Une occasion favorable se présenta le 11 novembre dernier, et je la saisis. La fête de la Victoire tombant un vendredi, nous valait un pont de trois jours, plus que suffisant pour réaliser mon projet, en y ajoutant même un petit tour dans les régions montagneuses de la Drôme que je ne connais pas assez. Je me hâtai d’inviter dans le Mémorial les cyclotouristes que tenterait l’itinéraire suivant : Départ le 11 novembre, à 5 heures, de Saint-Étienne, col des Grands-Bois, Andance, Valence, Montélimar, arrivée de bonne heure l’après-midi à la Trappe par la petite route d’Allan ; le 12, on allait à Grignan, Nyons, le défilé des Trente-Pas, la forêt de Saou et l’on venait passer la nuit sur les bords du Rhône, d’où, le 13, on rentrait à Saint-Étienne par Saint-Agrève ou le col des Grands-Bois. Cette invitation me valut, d’emblée, quatre compagnons que le mauvais temps qui, soudainement, couvrit de neige les Cévennes, réduisit tout d’abord à trois. Et quand je me vis seul au pied de la montagne, le 11, à 5 heures moins le quart, je me crus condamné à faire cavalier seul, car les perspectives étaient peu engageantes. Mais j’avais confiance ; le baromètre montait et le thermomètre baissait ; le beau temps, le soleil et, peut-être, le vent du nord nous attendaient, selon toute apparence, dans la vallée rhodanienne. Je semai donc des bouts de papier sous le réverbère pour marquer que j’étais parti et, de plus, je priai l’employé de l’octroi, que ma manœuvre avait intrigué, de signaler mon passage à tous ceux qui pourraient survenir. »
[…]
« Nous n’étions plus, à Montélimar, qu’à 18 km. de la Trappe et nous nous sentions plus en train que jamais, si bien qu’à 13 h. et quart nous n’avions plus qu’à nous laisser descendre pendant 3 km. pour arriver au monastère. Nous venions de faire une montée d’égale longueur et nous décidâmes de déjeuner sur l’herbe, afin de pouvoir aisément, attendre l’heure du dîner que l’on sert à l’abbaye à 17 h. et demie. En plein soleil, sur le gazon tiède, à l’abri du vent qui devenait de plus en plus froid et violent, nous nous installâmes à l’orée d’un bois de pins où nous étions bercés par le grand murmure qui passait sur nos têtes.
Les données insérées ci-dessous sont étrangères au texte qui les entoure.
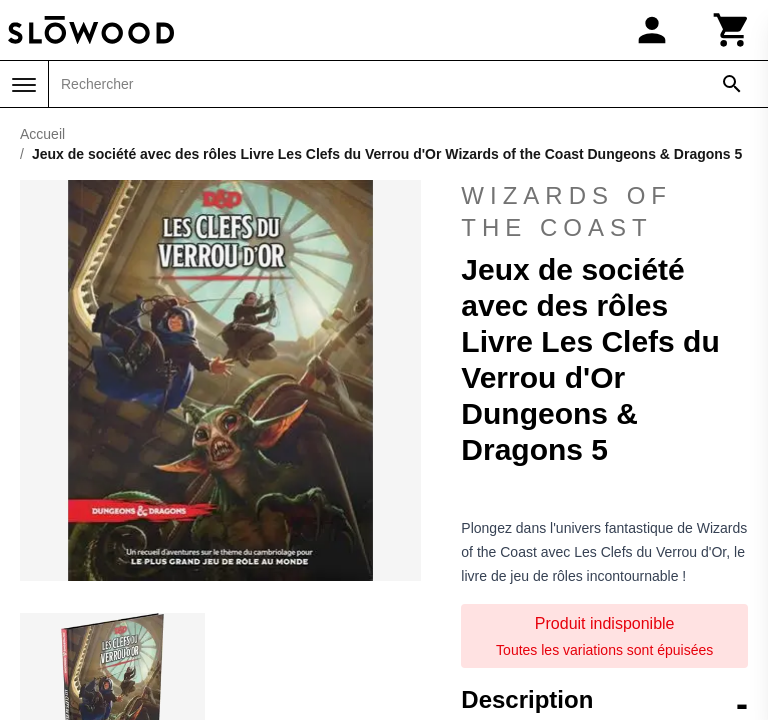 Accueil (42, 134)
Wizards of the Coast (566, 211)
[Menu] (24, 85)
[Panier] (732, 30) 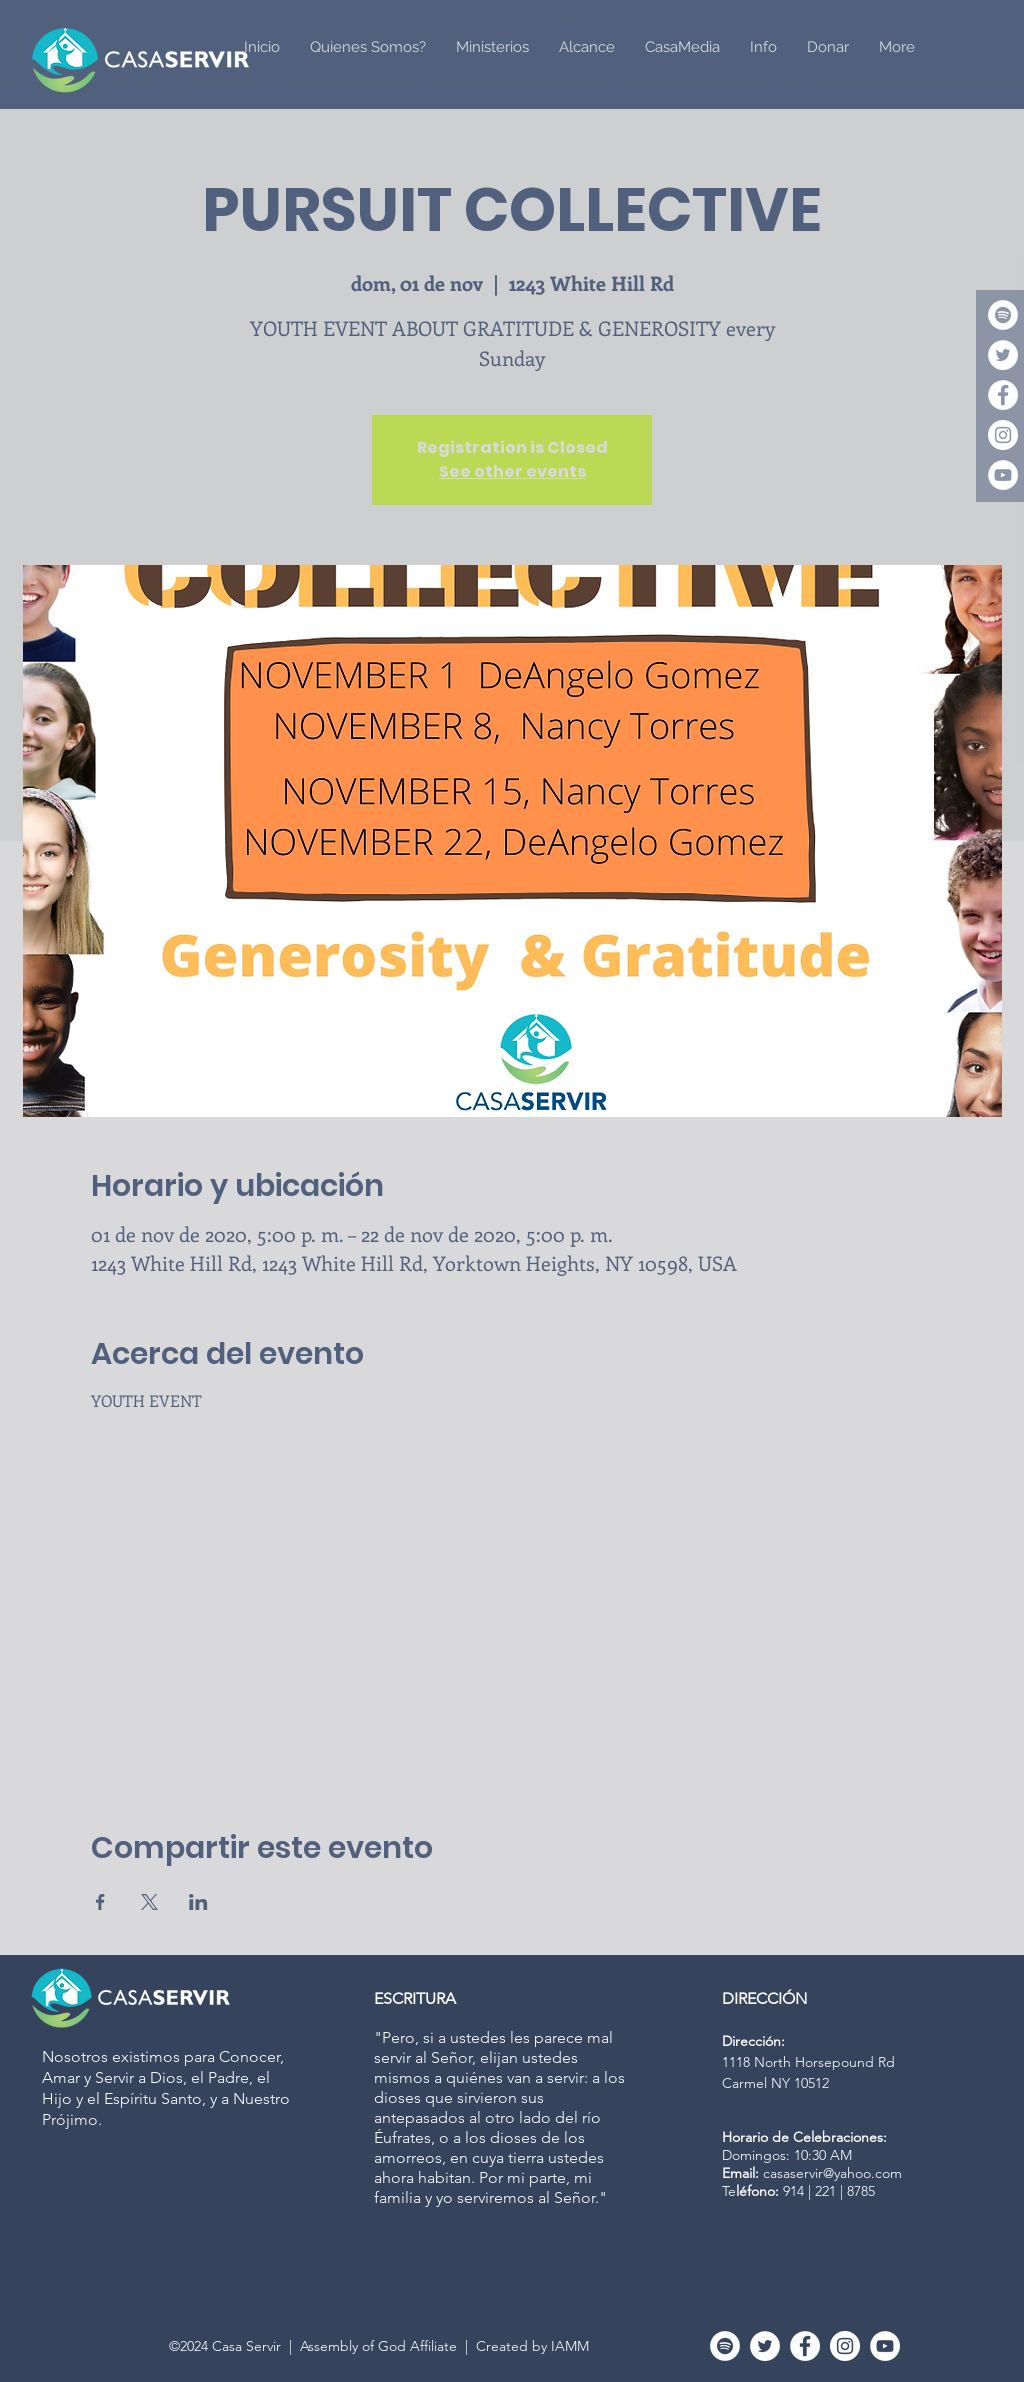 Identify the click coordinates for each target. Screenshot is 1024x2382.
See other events (512, 471)
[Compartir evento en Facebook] (100, 1902)
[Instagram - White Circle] (1003, 435)
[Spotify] (1003, 315)
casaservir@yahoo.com (832, 2173)
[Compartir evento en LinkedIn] (198, 1902)
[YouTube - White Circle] (1003, 475)
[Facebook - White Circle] (1003, 395)
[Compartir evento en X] (149, 1902)
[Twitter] (1003, 355) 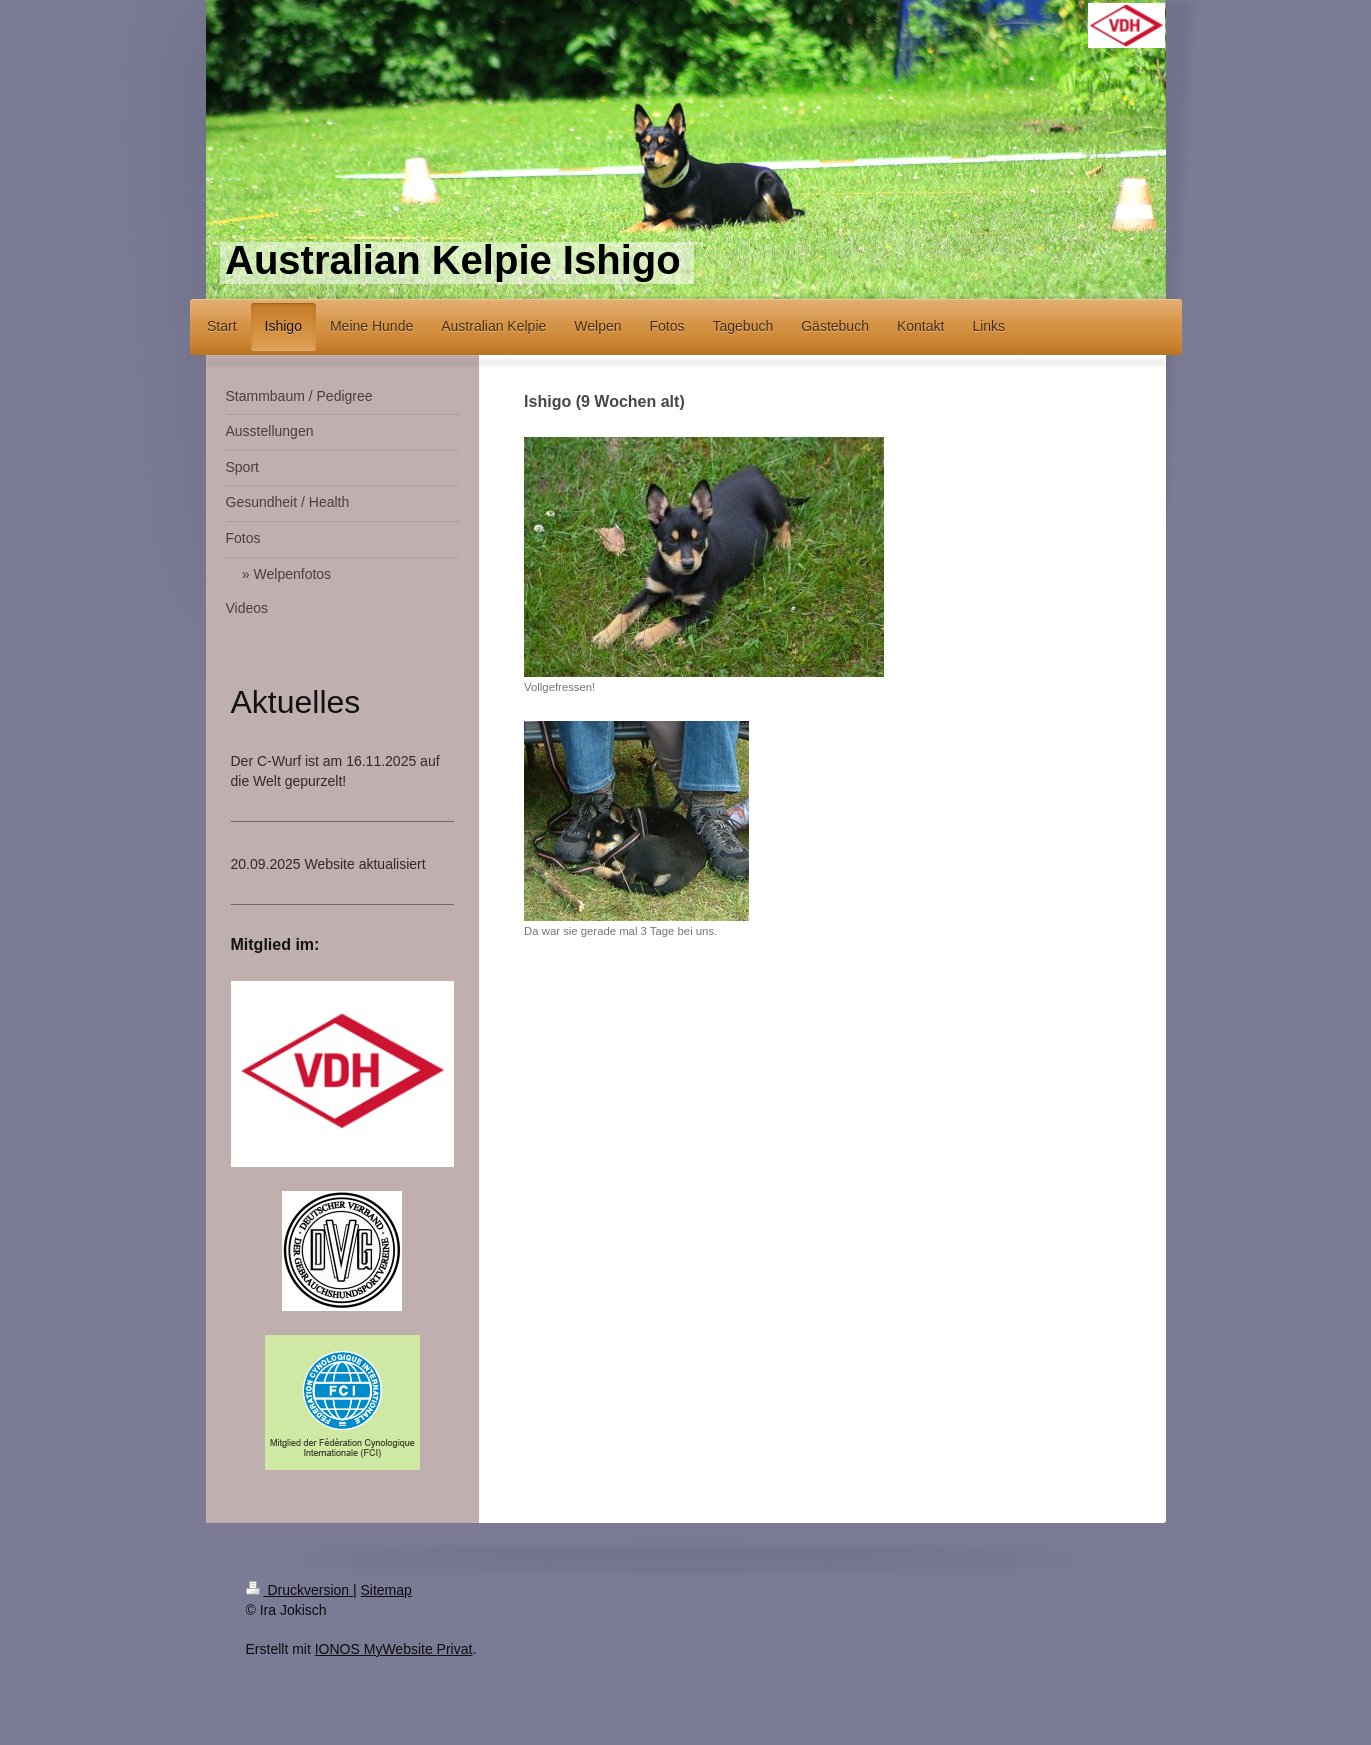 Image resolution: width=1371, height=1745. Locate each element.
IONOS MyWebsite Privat (394, 1649)
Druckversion (299, 1590)
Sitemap (386, 1590) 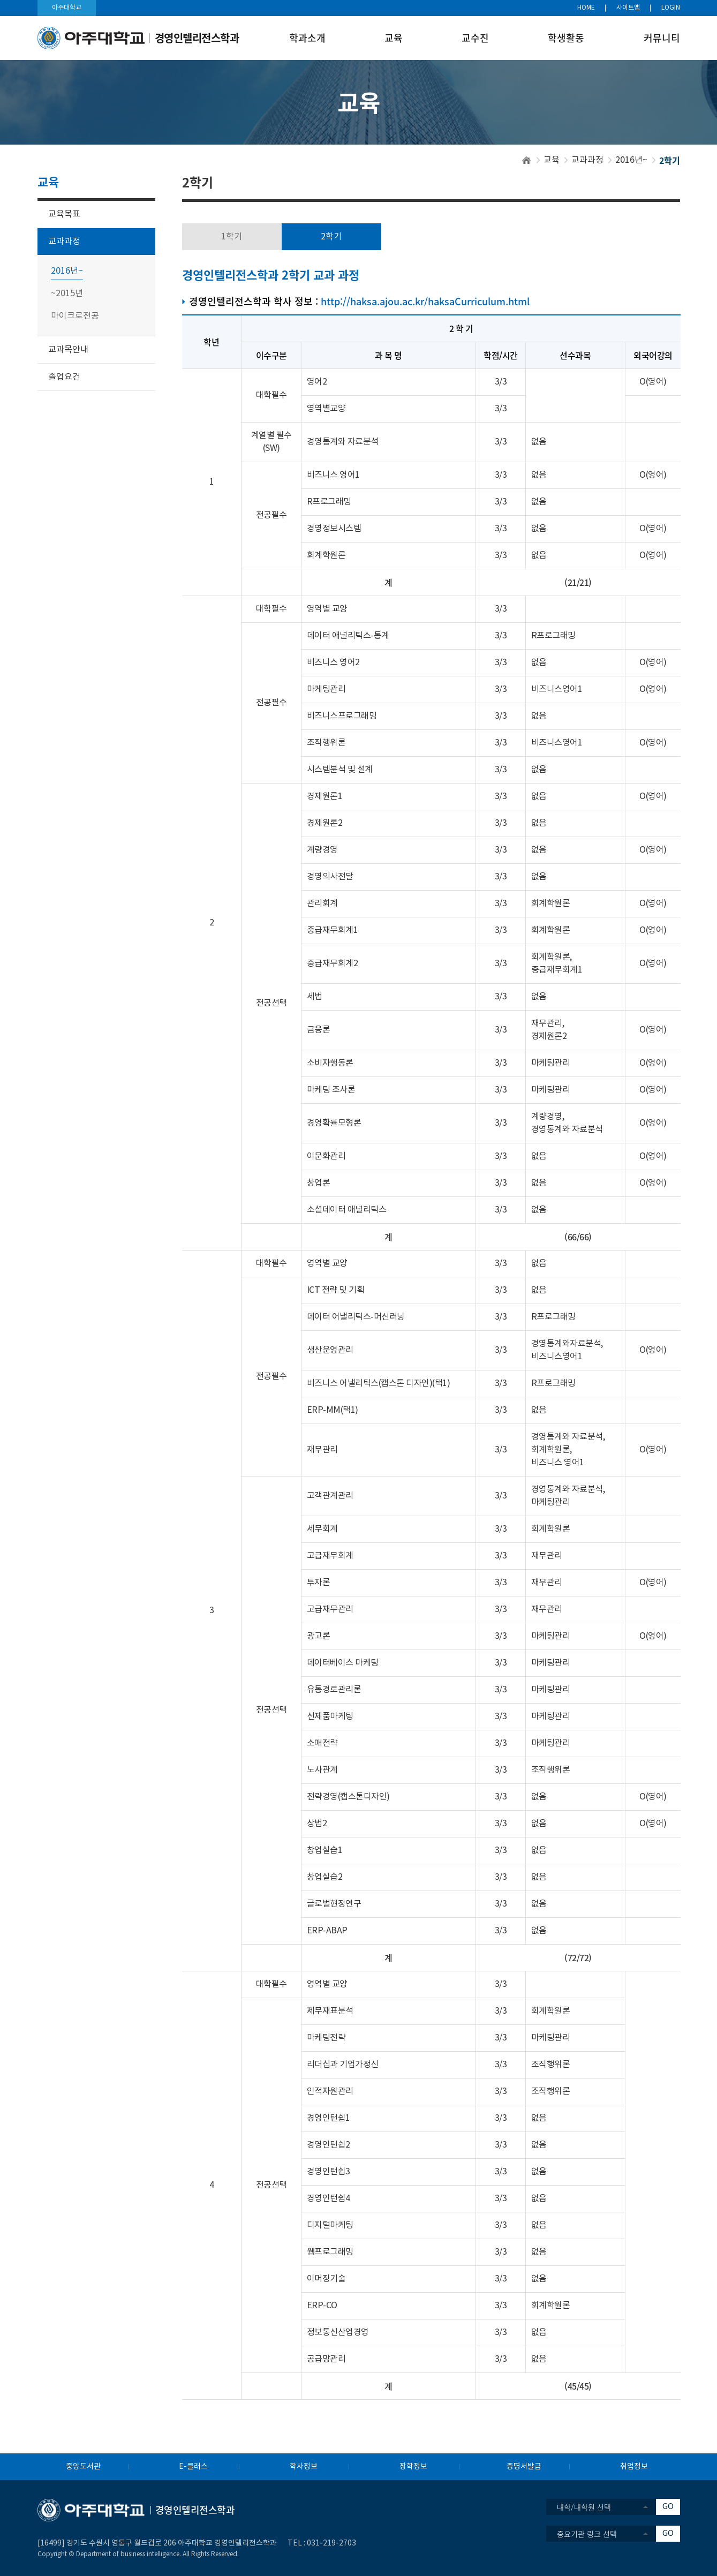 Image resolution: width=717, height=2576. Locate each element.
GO (668, 2506)
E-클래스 (193, 2466)
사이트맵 (628, 7)
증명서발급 (524, 2466)
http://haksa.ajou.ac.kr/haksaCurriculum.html (425, 301)
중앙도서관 (83, 2466)
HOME (586, 7)
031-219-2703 (331, 2543)
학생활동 (566, 38)
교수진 (475, 38)
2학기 (331, 237)
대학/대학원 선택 (584, 2507)
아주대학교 (66, 7)
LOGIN (670, 7)
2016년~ (631, 160)
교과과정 (587, 160)
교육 (393, 38)
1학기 (231, 237)
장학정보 (413, 2466)
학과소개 (307, 38)
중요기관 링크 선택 (587, 2533)
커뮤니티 (662, 38)
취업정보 (634, 2466)
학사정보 (304, 2466) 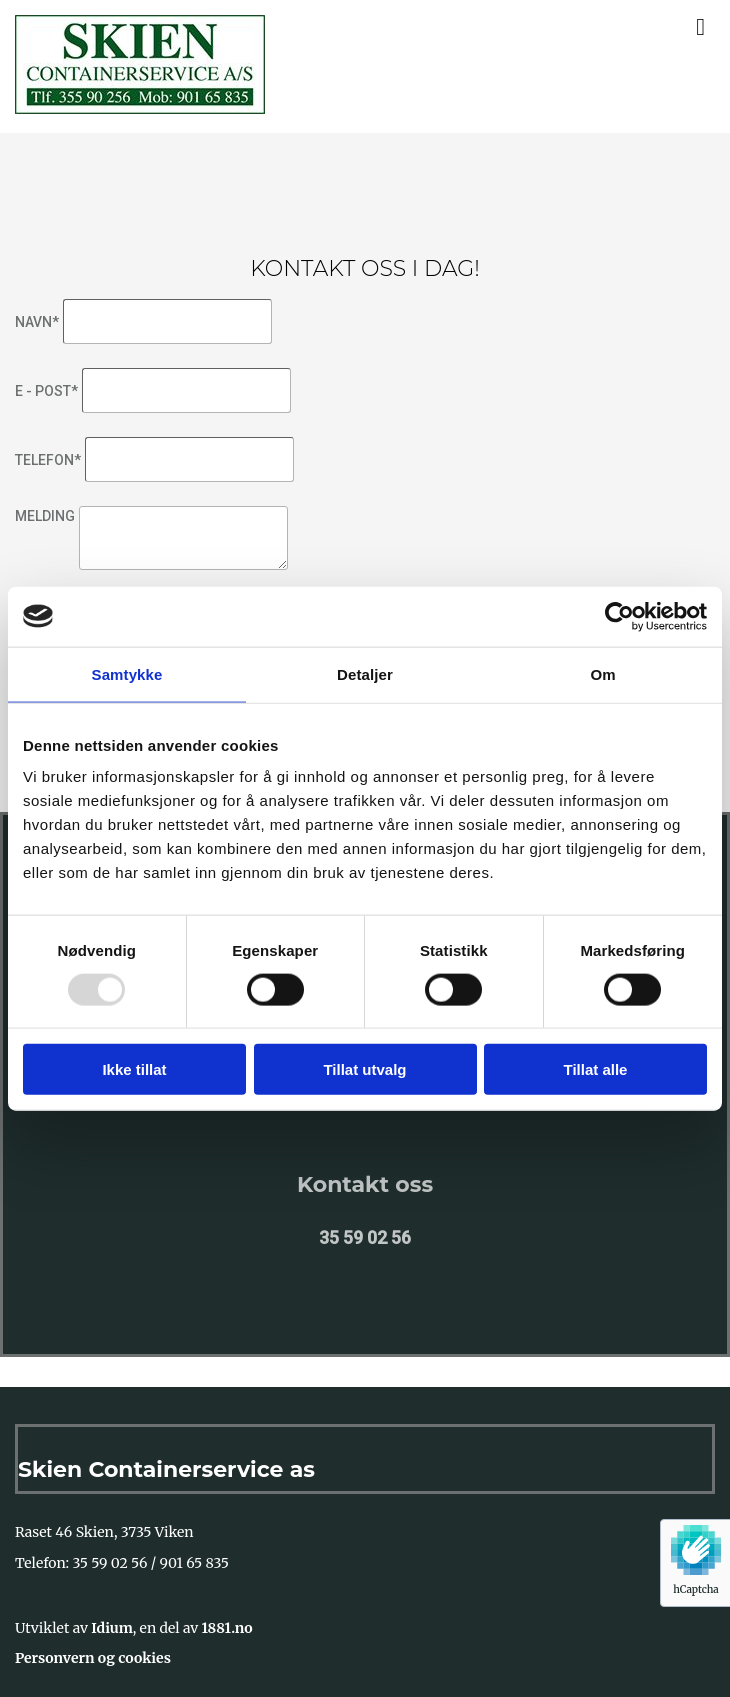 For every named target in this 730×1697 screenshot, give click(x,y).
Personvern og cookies (93, 1658)
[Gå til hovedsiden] (140, 108)
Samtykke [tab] (127, 673)
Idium (111, 1628)
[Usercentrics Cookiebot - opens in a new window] (619, 616)
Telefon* (48, 460)
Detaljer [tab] (365, 673)
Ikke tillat (134, 1069)
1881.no (227, 1628)
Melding (45, 516)
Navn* (37, 322)
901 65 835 (194, 1563)
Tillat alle (596, 1069)
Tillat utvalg (364, 1069)
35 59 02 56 (110, 1563)
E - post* (46, 391)
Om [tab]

Quand le vent dans les pins gémit.
Le vieil Homère croit entendre.
Un peuple assemblé qui frémit...
Mon âme tressaille à ce bruit,
Je n’ai jamais pu m’en défendre. »
[…]
« Pendant que le soleil se couchait dans un flamboiement d’incendie qui embrasait le quart de la voûte céleste, je grimpai par des sentiers de chèvre jusqu’à une route assez large qui se dirige au nord en s’élevant au-dessus du vallon, et j’eus une vue d’ensemble de la Trappe d’Aiguebelle qui, dans le crépuscule, me laissa sous une impression de mélancolique tristesse, alors qu’en y arrivant en plein soleil, elle m’avait paru un de ces fortunés coins de terre où il ferait bon vivre, aimer et mourir, le mistral était brutal et quelques flocons de neige se mirent à tomber ; je ne m’attardai pas dans la garrigue sauvage où, parmi les pins rabougris, les rochers blancs lavés, percés, grignotée par la pluie sont ajourés comme des dentelles, ou le thym odorant, recherché par les lapins dont il parfume la chair, croit parmi les rocailles. »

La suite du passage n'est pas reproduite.